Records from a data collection
....................

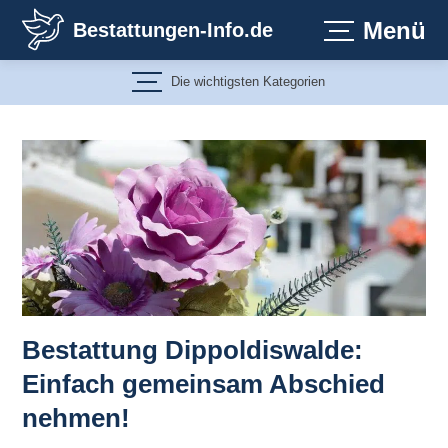
Zum
Menü
Bestattungen-Info.de
Inhalt
springen
Die wichtigsten Kategorien
Bestattung Dippoldiswalde:
Einfach gemeinsam Abschied
nehmen!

....................

Copy the records exactly. Skip the images.

Zum
Menü
Bestattungen-Info.de
Inhalt
springen
Die wichtigsten Kategorien
Bestattung Dippoldiswalde:
Einfach gemeinsam Abschied
nehmen!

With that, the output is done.